I need a tiny toss in the right direction since I am stuck with some statistics problems.
I am investigating signals which are similar to a Landau distribution but I don’t have a good physical model to describe those (and also don’t really have to time to develop one, but it might be a nice master thesis candidate ;) ). Anyways, I am trying to characterise the distribution by its “FWHM” and peak location/height (just like a simple Gaussian) and then investigate data where I have a mix of these signals, with different widths/heights and peaks – usually two or three of them.
Since I could not find any implementation of the Landau function in Julia packages (Distributions.jl etc.) I will probably just go ahead and reimplement it (incl. a PR to Distributions.jl) and then try to fit it with a mixed model and least-squares fit with JuMP.jl or so…
…but before I go ahead, I was wondering if there is a better approach or maybe even an existing implementation I overlooked. My first attempts with crude mixed Gaussian model fittings went horribly wrong, due to the asymmetry ;)
My current best attempt is using Peaks.jl and then fiddling around with cuts on the prominence and width of the peaks, but it’s quite messy and not stable enough. Especially when the peaks are not well separated, of course (see last example)
OK, I am a bit closer but I had to reimplement the Landau function (with all the helpers) since the one in GSL.jl is not parametrised, it’s the one with fixed parameters. I was confused since in the ROOT source it’s stated that the implementation is taken from CERNLIB and also used in GSL, however in GSL only the simplified one is implemented: ROOT: math/mathcore/src/PdfFuncMathCore.cxx Source File
Anyways I’ll wrap it up and aim for a PR in Distributions.jl, maybe someone finds it useful.
Meanwhile, I still struggle to fit my data, so currently I am doing a mix of the Landau and a Gaussian, but at least I made progress. Thanks again :)
That’s the problem, unfortunately. I don’t have a good physical model and the Landau distribution is fairly complicated… The usable approximations use a lot of hardcoded arrays
Ha, well, it’s a PMT signal, but not primarily noise. It’s the time residual distribution of hits with respect to muon track reconstructions.
Btw. I just had a quick chat with @jling and he already made a PR to Distributions.jl but the license is problematic. I literally did basically the same implementation
Now it works really nicely, so I’d like to pour it into a package but not sure how – w.r.t. licensing.
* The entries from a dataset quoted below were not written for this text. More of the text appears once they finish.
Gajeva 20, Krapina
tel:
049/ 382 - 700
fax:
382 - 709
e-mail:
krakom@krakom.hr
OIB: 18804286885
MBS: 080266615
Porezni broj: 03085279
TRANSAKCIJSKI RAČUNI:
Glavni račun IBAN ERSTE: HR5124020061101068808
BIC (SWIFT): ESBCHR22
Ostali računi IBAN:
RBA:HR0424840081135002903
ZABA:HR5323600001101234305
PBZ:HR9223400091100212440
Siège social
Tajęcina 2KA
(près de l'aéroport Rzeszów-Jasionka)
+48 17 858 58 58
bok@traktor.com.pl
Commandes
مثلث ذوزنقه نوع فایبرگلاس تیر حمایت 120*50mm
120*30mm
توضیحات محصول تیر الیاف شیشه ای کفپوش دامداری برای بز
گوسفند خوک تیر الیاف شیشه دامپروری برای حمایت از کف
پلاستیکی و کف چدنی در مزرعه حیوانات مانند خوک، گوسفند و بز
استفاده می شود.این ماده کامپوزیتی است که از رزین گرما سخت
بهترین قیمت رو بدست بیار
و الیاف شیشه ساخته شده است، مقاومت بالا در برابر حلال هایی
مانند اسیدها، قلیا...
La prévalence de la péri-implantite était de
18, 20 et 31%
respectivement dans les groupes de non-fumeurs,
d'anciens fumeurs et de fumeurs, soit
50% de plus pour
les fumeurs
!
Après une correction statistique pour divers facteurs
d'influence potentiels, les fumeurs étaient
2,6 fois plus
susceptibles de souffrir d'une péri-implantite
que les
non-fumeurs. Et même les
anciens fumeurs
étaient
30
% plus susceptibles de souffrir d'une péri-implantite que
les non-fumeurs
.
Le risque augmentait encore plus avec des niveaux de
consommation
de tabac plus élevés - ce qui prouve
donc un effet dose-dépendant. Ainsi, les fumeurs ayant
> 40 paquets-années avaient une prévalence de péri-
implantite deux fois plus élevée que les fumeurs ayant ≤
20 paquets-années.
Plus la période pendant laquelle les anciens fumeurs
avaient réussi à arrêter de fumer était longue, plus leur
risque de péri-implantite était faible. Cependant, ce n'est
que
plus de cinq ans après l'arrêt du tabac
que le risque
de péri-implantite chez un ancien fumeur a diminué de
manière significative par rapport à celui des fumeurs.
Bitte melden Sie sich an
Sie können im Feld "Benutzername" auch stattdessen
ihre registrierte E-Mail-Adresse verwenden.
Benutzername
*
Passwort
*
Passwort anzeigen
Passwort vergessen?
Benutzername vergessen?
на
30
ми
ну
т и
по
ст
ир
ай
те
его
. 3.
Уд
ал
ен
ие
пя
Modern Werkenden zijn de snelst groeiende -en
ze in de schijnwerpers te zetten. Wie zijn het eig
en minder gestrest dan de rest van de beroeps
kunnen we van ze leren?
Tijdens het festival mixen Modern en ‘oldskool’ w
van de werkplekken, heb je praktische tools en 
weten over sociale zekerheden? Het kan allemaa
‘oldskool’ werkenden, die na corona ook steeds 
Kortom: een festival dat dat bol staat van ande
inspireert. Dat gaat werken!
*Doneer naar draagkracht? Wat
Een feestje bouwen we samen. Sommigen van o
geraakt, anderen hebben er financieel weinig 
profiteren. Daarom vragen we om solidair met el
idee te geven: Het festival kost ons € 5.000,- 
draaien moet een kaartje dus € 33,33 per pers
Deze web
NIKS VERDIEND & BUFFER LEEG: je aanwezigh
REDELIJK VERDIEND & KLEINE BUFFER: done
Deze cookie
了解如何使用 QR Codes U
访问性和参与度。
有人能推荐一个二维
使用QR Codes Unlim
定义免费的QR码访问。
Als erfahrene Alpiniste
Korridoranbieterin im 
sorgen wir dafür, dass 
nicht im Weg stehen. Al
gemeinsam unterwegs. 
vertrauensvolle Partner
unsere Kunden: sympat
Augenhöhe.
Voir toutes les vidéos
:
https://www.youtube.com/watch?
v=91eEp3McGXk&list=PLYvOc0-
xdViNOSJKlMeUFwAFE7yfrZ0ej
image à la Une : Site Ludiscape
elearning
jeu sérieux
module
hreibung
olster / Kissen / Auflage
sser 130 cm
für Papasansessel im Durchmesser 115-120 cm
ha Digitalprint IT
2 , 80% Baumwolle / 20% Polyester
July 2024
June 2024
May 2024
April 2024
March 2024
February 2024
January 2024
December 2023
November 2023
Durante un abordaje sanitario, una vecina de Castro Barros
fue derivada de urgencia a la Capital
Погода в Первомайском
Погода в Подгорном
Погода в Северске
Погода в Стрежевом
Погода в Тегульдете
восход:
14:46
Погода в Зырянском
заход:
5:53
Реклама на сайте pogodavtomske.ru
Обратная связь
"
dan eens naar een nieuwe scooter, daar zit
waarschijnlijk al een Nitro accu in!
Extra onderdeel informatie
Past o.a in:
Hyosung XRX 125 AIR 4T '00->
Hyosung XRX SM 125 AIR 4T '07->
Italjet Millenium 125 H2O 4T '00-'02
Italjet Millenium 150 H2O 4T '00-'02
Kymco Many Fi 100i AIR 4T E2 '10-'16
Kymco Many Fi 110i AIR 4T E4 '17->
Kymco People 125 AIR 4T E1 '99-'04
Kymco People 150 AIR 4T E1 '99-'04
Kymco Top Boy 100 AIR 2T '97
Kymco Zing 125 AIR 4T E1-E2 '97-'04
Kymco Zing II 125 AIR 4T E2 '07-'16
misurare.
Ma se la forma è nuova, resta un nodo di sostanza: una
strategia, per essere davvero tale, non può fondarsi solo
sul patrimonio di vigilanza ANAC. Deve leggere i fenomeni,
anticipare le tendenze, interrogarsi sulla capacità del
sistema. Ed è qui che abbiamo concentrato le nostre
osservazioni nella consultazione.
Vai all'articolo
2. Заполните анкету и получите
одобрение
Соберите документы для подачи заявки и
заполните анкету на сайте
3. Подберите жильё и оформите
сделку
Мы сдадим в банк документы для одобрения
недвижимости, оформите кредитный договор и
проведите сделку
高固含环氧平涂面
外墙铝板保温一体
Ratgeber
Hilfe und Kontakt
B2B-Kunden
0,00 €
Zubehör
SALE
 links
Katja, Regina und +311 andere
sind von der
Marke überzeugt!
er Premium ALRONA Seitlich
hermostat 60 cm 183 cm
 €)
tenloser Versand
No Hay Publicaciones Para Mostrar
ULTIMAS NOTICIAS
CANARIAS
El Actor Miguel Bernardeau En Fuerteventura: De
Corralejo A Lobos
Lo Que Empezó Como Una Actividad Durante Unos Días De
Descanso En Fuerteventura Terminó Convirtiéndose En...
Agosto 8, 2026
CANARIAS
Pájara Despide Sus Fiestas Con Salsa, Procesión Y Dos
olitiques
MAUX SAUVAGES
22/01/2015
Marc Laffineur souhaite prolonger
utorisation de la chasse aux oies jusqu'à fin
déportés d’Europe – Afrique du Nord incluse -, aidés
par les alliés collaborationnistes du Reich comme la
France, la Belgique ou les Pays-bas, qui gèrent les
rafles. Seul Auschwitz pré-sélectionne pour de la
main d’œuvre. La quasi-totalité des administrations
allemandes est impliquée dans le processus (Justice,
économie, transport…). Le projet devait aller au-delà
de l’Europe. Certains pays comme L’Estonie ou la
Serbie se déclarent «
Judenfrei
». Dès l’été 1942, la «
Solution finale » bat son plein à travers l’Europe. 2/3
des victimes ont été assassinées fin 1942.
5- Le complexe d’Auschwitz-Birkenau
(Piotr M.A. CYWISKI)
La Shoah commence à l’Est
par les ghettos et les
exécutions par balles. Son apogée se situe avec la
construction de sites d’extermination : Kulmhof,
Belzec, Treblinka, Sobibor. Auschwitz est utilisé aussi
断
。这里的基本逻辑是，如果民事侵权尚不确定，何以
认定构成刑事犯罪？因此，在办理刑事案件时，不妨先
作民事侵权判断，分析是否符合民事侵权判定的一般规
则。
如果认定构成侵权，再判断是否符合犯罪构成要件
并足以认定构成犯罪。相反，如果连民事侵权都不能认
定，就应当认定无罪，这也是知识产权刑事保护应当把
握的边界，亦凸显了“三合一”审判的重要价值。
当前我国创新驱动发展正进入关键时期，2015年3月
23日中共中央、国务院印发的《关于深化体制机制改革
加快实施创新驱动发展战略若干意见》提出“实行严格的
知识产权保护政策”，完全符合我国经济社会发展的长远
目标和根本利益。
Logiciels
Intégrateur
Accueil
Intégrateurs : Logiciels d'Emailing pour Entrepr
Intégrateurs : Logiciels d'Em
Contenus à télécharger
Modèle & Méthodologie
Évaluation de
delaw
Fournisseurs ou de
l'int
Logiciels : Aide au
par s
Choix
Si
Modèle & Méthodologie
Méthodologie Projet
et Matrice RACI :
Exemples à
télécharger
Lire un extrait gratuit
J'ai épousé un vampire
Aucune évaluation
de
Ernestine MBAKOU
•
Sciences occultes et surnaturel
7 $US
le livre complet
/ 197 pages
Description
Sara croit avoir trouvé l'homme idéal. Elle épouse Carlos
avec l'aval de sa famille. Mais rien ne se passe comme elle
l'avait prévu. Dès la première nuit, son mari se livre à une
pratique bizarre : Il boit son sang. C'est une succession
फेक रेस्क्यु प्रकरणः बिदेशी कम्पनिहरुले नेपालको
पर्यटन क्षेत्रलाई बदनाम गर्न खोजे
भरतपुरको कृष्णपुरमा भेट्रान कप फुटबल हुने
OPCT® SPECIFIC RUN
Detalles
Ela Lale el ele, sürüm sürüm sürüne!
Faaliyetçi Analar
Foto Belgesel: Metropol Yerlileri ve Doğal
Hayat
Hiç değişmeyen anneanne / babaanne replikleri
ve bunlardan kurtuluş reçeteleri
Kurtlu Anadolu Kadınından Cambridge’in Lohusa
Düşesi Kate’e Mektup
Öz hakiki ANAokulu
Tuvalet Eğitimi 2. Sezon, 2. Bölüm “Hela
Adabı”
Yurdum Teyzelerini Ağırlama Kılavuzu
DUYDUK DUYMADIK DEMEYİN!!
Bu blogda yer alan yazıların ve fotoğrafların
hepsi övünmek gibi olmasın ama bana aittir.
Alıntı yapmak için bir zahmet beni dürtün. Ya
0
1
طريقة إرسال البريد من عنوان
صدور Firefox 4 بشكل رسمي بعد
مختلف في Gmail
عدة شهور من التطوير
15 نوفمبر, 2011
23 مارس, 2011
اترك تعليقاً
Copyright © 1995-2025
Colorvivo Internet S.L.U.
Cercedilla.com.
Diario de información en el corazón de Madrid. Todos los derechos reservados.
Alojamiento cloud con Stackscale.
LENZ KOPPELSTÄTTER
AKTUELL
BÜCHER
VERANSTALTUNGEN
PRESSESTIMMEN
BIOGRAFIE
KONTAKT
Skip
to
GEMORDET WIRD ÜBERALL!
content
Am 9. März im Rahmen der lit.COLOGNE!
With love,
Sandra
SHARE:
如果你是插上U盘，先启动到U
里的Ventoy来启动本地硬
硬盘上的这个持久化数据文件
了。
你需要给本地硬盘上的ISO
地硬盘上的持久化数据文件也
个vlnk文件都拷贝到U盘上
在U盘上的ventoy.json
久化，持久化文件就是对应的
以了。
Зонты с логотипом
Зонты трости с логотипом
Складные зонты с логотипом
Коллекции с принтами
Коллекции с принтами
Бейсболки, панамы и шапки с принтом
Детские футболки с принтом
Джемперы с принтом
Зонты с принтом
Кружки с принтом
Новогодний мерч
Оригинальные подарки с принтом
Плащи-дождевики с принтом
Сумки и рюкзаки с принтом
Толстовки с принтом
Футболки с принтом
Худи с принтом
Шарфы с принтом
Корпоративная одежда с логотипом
What’s the concern about licensing?
If you use the ROOT code, you’ll have to use GPL. I think the easiest is to just put this in its own package. Does it need to live in Distributions.jl?
I would be curious to see how to fit mixture fractions with Distributions. When I was playing with it time ago, I did not figure out.
It might well be that you find the description (that is close to implementation) is some physics book, or Wikipedia page so you can well reference them
Yes, that’s the plan! Since @jling already got a bit further by adding the Distributions.jl interface, he will probably go ahead and file a new package which will depend on Distributions.jl but decoupled license-wise. :)
Ah, that’s just a crude chi2-approach and minimised using Optim.jl. I can sum it up in a blog post if you like! But it’s not groundbreaking :) I’ll have to jump to JuMP.jl since I’ll probably need a bit more control over constraints…
ROOT seems to use LGPL, which doesn’t have the viral property of GPL. Distributions.jl could say “this file is under LGPL” and that’s it, that doesn’t affect the rest of the package
Ah OK, interesting. I am always confused about such peculiarities of the licensing word. To be honest, I still don’t fully understand which part of the license permits the inclusion into an MIT licensed product
The significant difference with GPL is, that it doesn’t impose the license on software using the library. Only if you’d modify the library or directly include parts of the code in your software, then your code would have to be LGPL.
In our case, we take parts of the original code (from CERNLIB/ROOT/GSL), transpile it to Julia and then include it in the source code.
Doesn’t that require that the target project is also LGPL?
Not in its entirety. I understand if Distributions.jl don’t want complexity and would prefer a codebase which has a single license, but LGPL wouldn’t make the whole project, it’d be “mostly MIT with a single file under LGPL”.
Also Julia itself is effectively multi-license at the moment, with most of the codebase under MIT, and some bits using different licenses
The parameters of the Landau distribution, mu and c, are related to the shift and stretching, right?
If so, you can use grid interpolation for the shape.
BTW, the expression for p(x;mu,c) in wikipedia does not look like (x-mu)/c can be used as an argument
Ah, @misha_mikhasenko maybe the problem you encountered was that for x0<0 the function is completely flat… In my fit, I simply introduced an additional shift to x. Btw. I also fit an extra scale factor, since I am using the function outside of its context.